Bounding box prediction data:
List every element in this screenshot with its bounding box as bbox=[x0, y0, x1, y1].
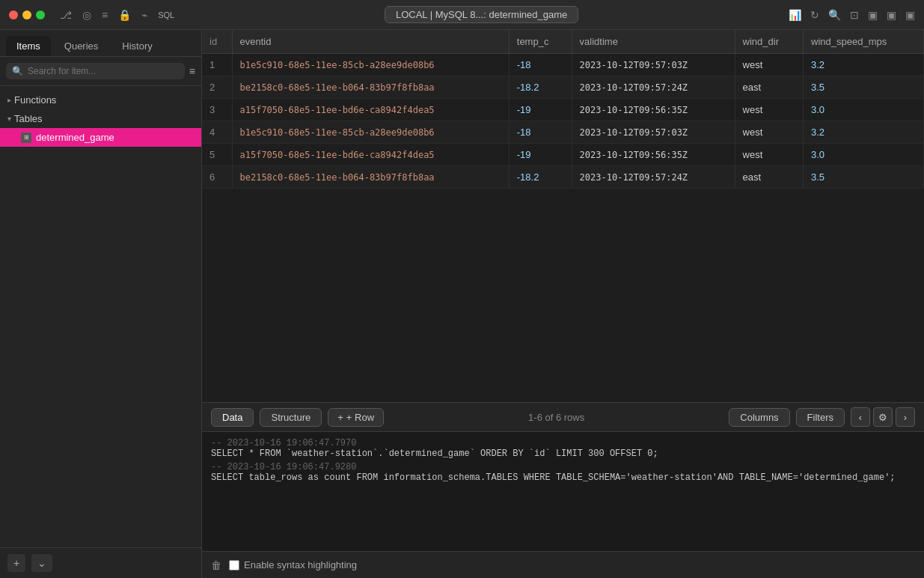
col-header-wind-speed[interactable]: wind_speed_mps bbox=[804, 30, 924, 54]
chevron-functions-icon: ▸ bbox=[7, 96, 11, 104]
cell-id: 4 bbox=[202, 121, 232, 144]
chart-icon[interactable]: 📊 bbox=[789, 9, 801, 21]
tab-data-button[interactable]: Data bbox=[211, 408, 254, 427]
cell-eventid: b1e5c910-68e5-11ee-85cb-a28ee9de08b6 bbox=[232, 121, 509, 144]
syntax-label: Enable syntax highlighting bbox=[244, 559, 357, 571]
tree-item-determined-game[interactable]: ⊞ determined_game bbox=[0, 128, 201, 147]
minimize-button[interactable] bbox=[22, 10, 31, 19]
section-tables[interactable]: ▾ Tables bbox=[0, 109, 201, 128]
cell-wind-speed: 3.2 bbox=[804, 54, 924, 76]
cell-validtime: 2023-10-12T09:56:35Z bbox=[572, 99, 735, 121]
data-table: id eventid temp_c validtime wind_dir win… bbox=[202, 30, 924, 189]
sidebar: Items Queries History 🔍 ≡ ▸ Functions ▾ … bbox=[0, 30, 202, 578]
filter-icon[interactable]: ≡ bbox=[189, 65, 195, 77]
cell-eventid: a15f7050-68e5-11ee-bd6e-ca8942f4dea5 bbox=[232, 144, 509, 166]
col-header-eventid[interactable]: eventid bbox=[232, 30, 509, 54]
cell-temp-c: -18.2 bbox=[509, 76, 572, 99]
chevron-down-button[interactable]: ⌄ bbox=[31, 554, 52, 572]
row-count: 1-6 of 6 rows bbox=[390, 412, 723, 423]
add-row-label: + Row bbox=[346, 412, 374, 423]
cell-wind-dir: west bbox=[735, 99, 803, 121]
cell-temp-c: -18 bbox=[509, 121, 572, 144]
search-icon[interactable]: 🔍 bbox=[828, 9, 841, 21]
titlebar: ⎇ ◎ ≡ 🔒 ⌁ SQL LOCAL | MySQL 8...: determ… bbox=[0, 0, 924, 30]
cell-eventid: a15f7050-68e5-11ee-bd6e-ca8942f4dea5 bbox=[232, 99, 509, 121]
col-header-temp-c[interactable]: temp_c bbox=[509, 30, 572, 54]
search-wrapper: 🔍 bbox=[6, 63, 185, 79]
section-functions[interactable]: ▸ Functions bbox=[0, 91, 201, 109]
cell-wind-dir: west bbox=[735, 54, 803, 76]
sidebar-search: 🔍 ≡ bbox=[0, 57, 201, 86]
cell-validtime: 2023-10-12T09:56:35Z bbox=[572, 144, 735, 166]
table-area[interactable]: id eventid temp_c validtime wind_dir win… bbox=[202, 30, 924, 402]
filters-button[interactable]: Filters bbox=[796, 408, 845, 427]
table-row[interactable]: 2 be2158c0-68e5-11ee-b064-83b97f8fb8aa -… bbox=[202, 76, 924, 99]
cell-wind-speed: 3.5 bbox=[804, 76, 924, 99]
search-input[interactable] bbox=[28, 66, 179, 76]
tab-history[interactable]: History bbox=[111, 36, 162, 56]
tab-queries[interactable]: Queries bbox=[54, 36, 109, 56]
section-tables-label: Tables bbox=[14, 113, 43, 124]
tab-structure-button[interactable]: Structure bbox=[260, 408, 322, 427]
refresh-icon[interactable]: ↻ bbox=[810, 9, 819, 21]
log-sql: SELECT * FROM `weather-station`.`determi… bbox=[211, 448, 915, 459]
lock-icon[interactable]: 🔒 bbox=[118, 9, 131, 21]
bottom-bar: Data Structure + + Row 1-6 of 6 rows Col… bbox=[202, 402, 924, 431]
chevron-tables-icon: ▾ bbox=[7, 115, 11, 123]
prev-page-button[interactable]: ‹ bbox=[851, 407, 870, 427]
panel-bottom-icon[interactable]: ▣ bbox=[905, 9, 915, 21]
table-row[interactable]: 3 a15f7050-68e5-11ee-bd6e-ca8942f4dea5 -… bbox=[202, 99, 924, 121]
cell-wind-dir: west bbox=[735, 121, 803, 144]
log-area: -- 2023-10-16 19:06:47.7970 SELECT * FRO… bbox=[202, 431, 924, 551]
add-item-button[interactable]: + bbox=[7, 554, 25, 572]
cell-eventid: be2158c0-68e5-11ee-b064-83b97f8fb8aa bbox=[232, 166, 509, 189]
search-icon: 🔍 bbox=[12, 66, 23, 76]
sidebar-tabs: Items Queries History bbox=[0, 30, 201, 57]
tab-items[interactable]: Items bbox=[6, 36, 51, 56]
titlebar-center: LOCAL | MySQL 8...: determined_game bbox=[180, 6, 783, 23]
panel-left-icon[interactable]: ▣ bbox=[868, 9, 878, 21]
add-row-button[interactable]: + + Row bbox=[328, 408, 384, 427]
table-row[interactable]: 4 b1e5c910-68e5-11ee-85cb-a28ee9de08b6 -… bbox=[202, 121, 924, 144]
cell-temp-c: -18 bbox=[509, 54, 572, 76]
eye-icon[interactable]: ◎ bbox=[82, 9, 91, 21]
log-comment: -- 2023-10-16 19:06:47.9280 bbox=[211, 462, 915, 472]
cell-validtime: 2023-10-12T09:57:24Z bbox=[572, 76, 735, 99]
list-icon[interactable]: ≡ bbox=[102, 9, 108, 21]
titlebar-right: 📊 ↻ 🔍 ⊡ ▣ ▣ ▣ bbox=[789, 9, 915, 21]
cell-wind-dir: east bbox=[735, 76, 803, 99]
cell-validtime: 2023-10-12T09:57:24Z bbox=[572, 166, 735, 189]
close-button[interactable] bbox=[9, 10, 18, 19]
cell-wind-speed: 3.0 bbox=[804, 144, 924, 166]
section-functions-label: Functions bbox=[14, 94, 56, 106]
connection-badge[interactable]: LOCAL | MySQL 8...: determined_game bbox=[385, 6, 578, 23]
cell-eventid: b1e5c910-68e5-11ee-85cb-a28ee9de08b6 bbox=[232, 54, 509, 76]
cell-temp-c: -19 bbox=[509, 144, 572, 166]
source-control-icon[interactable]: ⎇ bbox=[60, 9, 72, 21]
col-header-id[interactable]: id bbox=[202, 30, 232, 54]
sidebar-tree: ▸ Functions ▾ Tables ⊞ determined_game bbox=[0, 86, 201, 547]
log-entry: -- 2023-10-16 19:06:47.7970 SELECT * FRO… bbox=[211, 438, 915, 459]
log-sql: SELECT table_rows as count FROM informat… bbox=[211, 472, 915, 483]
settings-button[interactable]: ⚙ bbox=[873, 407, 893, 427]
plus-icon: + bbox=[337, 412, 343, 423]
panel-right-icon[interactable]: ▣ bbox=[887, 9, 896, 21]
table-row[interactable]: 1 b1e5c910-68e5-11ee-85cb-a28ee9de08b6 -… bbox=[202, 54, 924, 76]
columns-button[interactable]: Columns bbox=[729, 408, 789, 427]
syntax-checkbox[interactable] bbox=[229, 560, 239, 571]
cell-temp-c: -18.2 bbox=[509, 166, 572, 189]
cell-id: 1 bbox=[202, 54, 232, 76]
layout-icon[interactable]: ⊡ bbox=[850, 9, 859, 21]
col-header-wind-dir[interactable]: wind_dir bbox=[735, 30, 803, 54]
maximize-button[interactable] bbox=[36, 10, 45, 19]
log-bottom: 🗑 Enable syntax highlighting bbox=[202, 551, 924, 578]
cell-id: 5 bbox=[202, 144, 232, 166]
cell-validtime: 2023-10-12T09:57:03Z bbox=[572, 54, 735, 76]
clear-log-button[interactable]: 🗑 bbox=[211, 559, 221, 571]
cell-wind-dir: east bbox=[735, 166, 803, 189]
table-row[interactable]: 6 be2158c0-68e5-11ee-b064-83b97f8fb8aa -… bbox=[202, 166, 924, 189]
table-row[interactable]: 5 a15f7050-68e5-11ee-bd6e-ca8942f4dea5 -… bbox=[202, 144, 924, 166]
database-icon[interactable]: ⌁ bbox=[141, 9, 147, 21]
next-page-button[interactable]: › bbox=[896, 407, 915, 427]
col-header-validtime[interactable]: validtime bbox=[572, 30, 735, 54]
...
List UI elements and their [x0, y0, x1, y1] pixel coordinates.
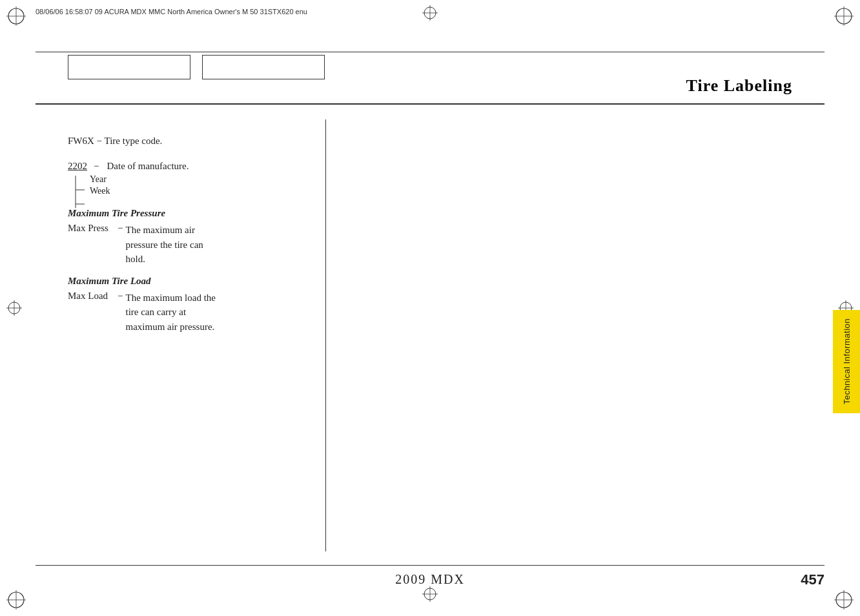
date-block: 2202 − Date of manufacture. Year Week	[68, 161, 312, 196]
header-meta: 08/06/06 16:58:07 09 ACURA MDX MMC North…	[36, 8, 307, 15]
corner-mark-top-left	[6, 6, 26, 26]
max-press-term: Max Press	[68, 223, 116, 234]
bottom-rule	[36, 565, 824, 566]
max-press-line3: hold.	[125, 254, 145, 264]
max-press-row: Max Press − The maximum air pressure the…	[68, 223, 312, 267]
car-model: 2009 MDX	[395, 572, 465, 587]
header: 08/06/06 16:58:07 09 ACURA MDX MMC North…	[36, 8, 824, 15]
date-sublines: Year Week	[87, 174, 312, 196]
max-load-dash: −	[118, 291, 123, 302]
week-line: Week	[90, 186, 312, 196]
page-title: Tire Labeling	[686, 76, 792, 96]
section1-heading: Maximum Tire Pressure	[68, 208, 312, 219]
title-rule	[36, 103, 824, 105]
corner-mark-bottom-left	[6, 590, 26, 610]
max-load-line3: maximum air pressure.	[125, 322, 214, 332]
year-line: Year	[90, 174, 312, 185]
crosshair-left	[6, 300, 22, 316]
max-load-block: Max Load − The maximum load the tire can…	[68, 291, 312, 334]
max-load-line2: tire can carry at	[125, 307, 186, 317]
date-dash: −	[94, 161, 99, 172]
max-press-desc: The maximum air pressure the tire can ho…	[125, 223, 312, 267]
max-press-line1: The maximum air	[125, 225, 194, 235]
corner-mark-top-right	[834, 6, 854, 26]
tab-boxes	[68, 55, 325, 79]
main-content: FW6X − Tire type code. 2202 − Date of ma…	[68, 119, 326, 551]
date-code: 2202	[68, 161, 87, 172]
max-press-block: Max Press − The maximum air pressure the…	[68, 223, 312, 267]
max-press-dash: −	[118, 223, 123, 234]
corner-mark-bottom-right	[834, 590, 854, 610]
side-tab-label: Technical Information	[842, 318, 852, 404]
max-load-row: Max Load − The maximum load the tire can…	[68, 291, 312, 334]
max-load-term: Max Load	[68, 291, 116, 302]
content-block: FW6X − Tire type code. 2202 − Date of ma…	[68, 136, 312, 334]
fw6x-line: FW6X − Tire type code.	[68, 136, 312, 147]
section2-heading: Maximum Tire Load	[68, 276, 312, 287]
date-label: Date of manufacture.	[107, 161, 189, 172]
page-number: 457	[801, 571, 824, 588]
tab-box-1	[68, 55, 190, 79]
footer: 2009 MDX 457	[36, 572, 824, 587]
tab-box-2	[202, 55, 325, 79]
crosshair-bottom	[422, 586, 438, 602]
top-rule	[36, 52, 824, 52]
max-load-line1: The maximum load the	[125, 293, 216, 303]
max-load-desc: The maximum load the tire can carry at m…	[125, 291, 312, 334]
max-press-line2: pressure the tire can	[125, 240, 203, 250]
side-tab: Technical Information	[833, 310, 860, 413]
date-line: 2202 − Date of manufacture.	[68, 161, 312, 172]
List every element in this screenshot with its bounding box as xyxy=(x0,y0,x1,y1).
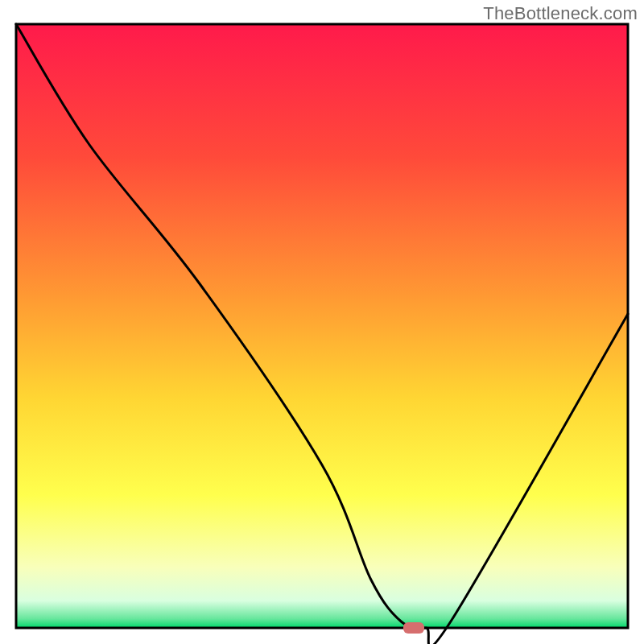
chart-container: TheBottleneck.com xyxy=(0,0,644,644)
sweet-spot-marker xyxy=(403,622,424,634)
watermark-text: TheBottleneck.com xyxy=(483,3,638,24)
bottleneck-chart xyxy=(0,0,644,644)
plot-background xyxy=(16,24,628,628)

Assignment: Note down each line above where the word "crosshair" occurs.

Output of the exercise:
crosshair-left	[6, 300, 22, 316]
crosshair-bottom	[422, 586, 438, 602]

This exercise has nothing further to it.